Output mapping — delete rows

Delete data from the destination table before uploading the CSV file (only makes sense with incremental: true).

{
    "storage": {
        "output": {
            "tables": [
                {
                    "source": "data.csv",
                    "destination": "out.c-main.Leads",
                    "incremental": true,
                    "delete_where_column": "Status",
                    "delete_where_values": ["Closed"],
                    "delete_where_operator": "eq"
                }
            ]
        }
    }
}

Files

Another way of downloading files from file uploads is to use an Elasticsearch query or filtering with tags. Note that the results of a file mapping are limited to 10 files (to prevent accidental downloads). If you need more files, use multiple file mappings.

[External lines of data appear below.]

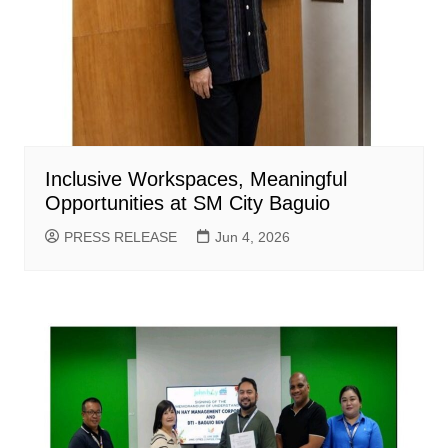
Inclusive Workspaces, Meaningful
Opportunities at SM City Baguio
PRESS RELEASE
Jun 4, 2026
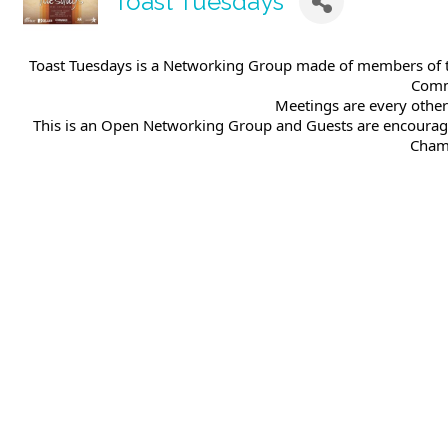
Toast Tuesdays
Toast Tuesdays is a Networking Group made of members of t
Comm
Meetings are every othe
This is an Open Networking Group and Guests are encourag
Chamb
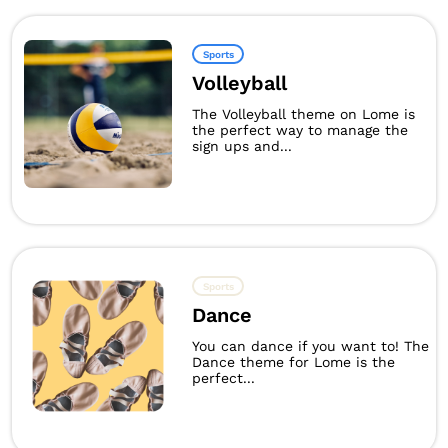
Sports
Volleyball
The Volleyball theme on Lome is
the perfect way to manage the
sign ups and...
Sports
Dance
You can dance if you want to! The
Dance theme for Lome is the
perfect...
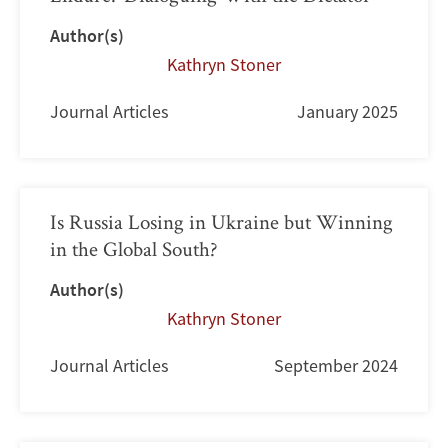
Author(s)
Kathryn Stoner
Journal Articles
January 2025
Is Russia Losing in Ukraine but Winning
in the Global South?
Author(s)
Kathryn Stoner
Journal Articles
September 2024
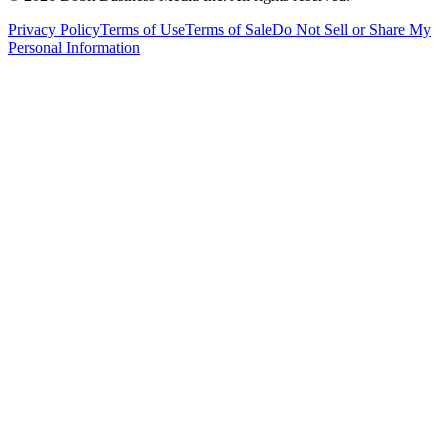
Privacy Policy
Terms of Use
Terms of Sale
Do Not Sell or Share My
Personal Information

All files matching the search will be downloaded to the /data/in/files folder. The name of each file has the fileId_fileName format. Each file will also contain a manifest with all information about the file.

Input mapping — query

{
    "storage": {
        "input": {
            "files": [
                {
                    "tags": ["docker-demo"],
                    "query": "name:.zip"
                }
            ]
        }
    }
}

This will download with files with matching .zip and having the docker-demo tag. Depending on the contents of your File uploads in Storage, this may produce something like:

/data/in/files/75807542_fooBar.zip
/data/in/files/75807542_fooBar.zip.manifest
/data/in/files/75807657_fooBarBaz.zip
/data/in/files/75807657_fooBarBaz.zip.manifest

Input mapping — run ID

Use the filter_by_run_id option to select only the files which are related to the job currently being executed. If filter_by_run_id is specified, we will download only those files which satisfy the filter (either tags or query) and were uploaded by a parent job (a job with same or parent runId). This allows you to further limit downloaded files only to those related to a current chain of jobs.

{
    "storage": {
        "input": {
            "files": [
                {
                    "tags": ["fooBar"],
                    "filter_by_run_id": true
                }
            ]
        }
    }
}

This will download only files with the fooBar tag that were produced by a parent job to the currently running Docker.

Output mapping — basic

Define additional properties for uploaded files in the output mapping configuration. If that file is not present in the /data/out/files folder, an error will be thrown.

{
    "storage": {
        "output": {
            "files": [
                {
                    "source": "file.csv",
                    "tags": ["processed-file", "csv"]
                },
                {
                    "source": "image.jpg",
                    "is_public": true,
                    "is_permanent": true,
                    "tags": ["image", "pie-chart"]
                }
            ]
        }
    }
}

Incremental processing

Docker containers may be used to process unknown files incrementally. This means that when a container is run, it will download any files not yet downloaded and process them. To achieve this behavior, it is necessary to select only the files which have not been processed yet and tag the processed files. To achieve the former, use a proper Elasticsearch query. The latter is achieved using the processed_tags setting. The processed_tags setting is an array of tags which will be added to the input files once they are downloaded. A sample contents of configData:

{
    "storage": {
        "input": {
            "files": [
                {
                    "query": "tags: toprocess AND NOT tags: downloaded",
                    "processed_tags": ["downloaded"]
                }
            ]
        }
    }
}

The above request will download every file with the toprocess tag except for the files having the downloaded tag. It will mark each such file with the downloaded tag; therefore the query will exclude them on the next run. This allows you to set up an incremental file processing pipeline.